Beginning with the line that holds "ailesinin hem de" in the data below, give again every line through the one that holds "duyduğu bir dirençtir.", exactly as written.

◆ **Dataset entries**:
------------------------------------------------------------
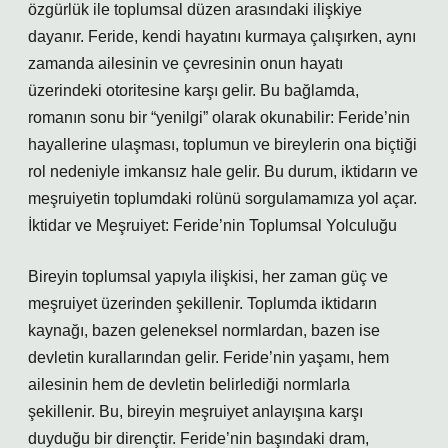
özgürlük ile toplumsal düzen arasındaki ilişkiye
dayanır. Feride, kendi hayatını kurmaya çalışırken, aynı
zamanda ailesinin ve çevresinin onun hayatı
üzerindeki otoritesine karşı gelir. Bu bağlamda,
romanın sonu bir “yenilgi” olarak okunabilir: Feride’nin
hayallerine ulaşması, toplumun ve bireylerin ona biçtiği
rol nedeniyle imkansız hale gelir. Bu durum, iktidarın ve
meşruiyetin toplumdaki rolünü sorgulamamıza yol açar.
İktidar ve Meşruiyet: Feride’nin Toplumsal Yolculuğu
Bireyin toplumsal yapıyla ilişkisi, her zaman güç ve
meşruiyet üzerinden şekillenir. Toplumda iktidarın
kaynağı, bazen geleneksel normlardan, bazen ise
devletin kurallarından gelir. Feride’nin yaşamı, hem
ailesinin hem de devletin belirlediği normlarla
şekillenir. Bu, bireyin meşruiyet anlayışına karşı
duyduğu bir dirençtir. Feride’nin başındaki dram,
------------------------------------------------------------
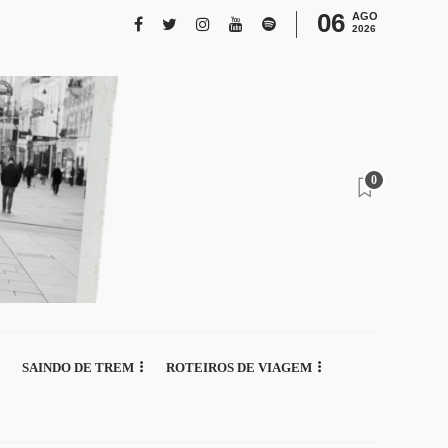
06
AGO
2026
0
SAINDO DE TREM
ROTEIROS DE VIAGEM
------------------------------------------------------------
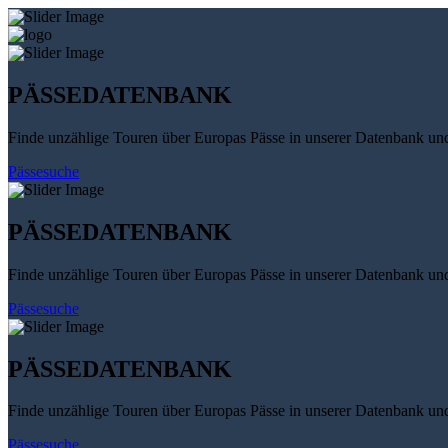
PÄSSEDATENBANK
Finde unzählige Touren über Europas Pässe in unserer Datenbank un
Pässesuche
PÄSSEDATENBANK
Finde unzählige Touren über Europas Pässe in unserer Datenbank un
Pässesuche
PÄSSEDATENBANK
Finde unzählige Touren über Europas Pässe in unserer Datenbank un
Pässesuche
------------------------------------------------------------
◆ **ANSWER BELOW**:
ailesinin hem de devletin belirlediği normlarla
şekillenir. Bu, bireyin meşruiyet anlayışına karşı
duyduğu bir dirençtir. Feride’nin başındaki dram,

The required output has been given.